# Goat dairy facility plans



## cowboygourmet (Mar 13, 2009)

Does anyone have any really good plans for a small to medium size goat dairy facilities. Including pens, barn, milk room etc. There may already be some available on this forum somewhere but I have not located them yet. I would like to build new facilities and am looking for ideas. I want to milk about 30 does.


----------



## Kelly (Jan 20, 2011)

"The Farmstead Advisory" has some designs but what I liked the most about this book was all the insights, tips and advice it offers when drawing up a plan to suit your needs. There is loads of other info as well which may serve useful to you. You might try Amazon, see whatcha think!


----------



## hsmomof4 (Oct 31, 2008)

And make sure to contact your local inspector before you start building anything, if you think you might ever want to go Grade A. It would be a shame to get something fabulous built only to find out that it needs modifications to pass inspection and they could have easily and relatively inexpensively been incorporated into the building process.


----------



## Kelly (Jan 20, 2011)

I have to make a correction. The book I recommended is Farmstead Creamery Advisor. It does advise to work closely with your local inspector. Sorry about that. Don't know where my memory has gone.


----------



## nightskyfarm (Sep 7, 2009)

What Stacey said. The inspectors were here on the property before I broke any ground. Yes, I designed my barn and cheese room myself with their guidance. Point one, you can not got through from the barn to cheese room without exiting one part of the space and then entering the cheese room. You can go from the milking parlor to either the barn or the milk room. Lots of concrete, lots of frp on the walls and enameled tin on the ceilings of the parlor and milk room. Hot and cold water in every conceivable corner with of course paper towels!

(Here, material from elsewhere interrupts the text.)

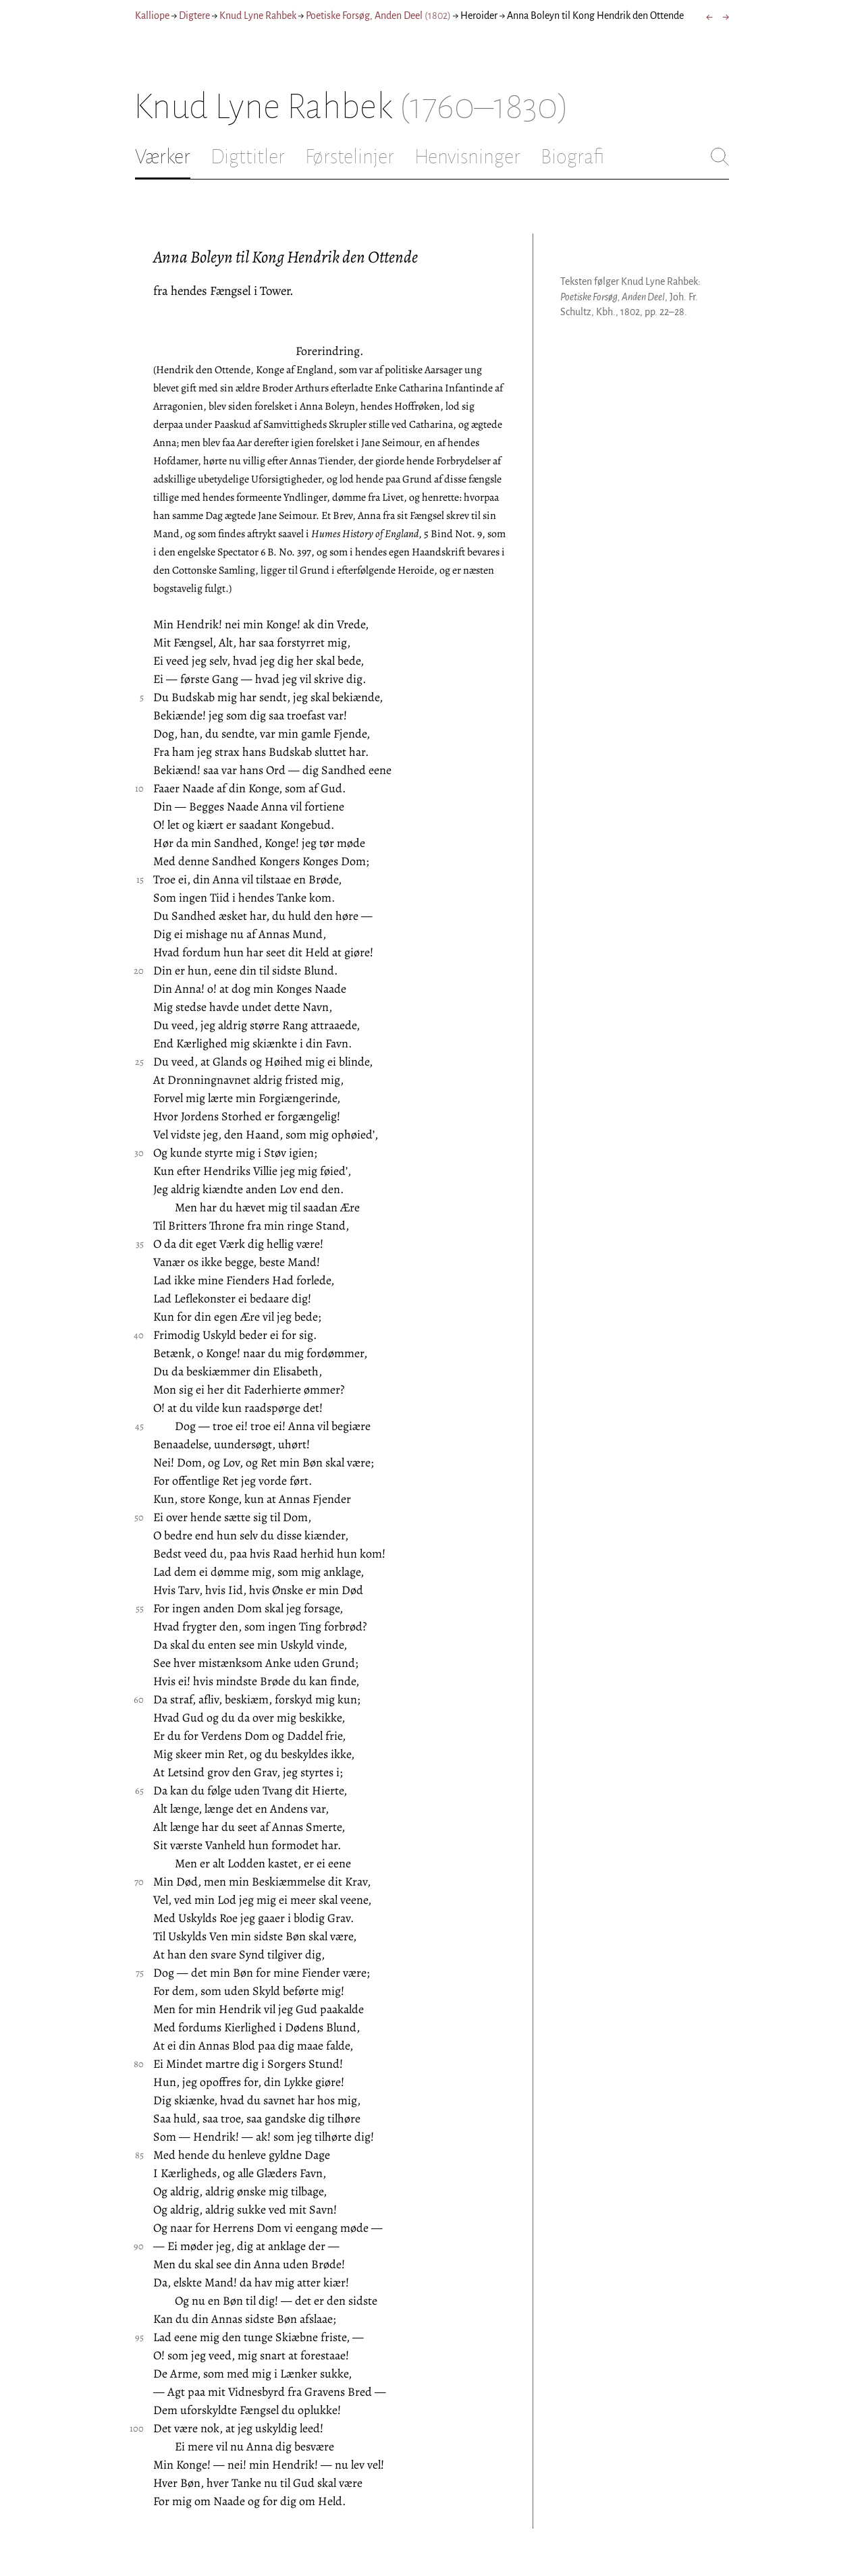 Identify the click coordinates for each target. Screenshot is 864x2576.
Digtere (194, 15)
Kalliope (152, 15)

Hand sink here, hand sink there, hand sink everywhere! The layout of the animal space was pretty much not an issue only the three "dairy areas": Holding Pen, Parlor and Milk Room. My cheese room is a separate permit. Water source needs to be 100 ft from the barn or other animal living areas, ie. manure pile. There are even guidelines on where to put light bulbs and how much candlepower for each space. I had wanted a barn where I didn't have to leave the building to any of my work. What I have is as close to that as I could legally get. I had to separate my animals from the milk and all that from the cheese areas. You have to physically leave the building and re-enter to get into the cheese room. Thus, 4 doors on my barn: one to the upstairs, one to the storage room which you then go through to get into the barn area and parlor, one door for the milk room (where the bulk tank is and the sinks to wash the milking equipment) and a door to the cheese room. If you are intent on being a regulated dairy facility, these are some of the requirements to be aware of. You can't heat your cheese room with a wood stove either. Double Darn! Our fuel bills for the dairy are high. We use propane for water and pasteurizing, electric for the old DeLaval vacuum pump which uses a great percentage of our bill (I milk on a pipeline system and the vacuum pump is used for the washing as well as the milking) and electric for cooling milk and heating/cooling the cheese room. I milk 25 -30 does at peak and 2 Jersey cows. And yes, I LOVE my job, too.


----------



## Qvrfullmidwife (Oct 25, 2007)

If you are talking of building in TX part of the law is that they have to approve your plans before you build. Your inspector can be a big help--I'd start with a call to them if you are talking Texas.


----------



## jdranch (Jan 31, 2010)

I have heard the above mentioned book is a good resource.


----------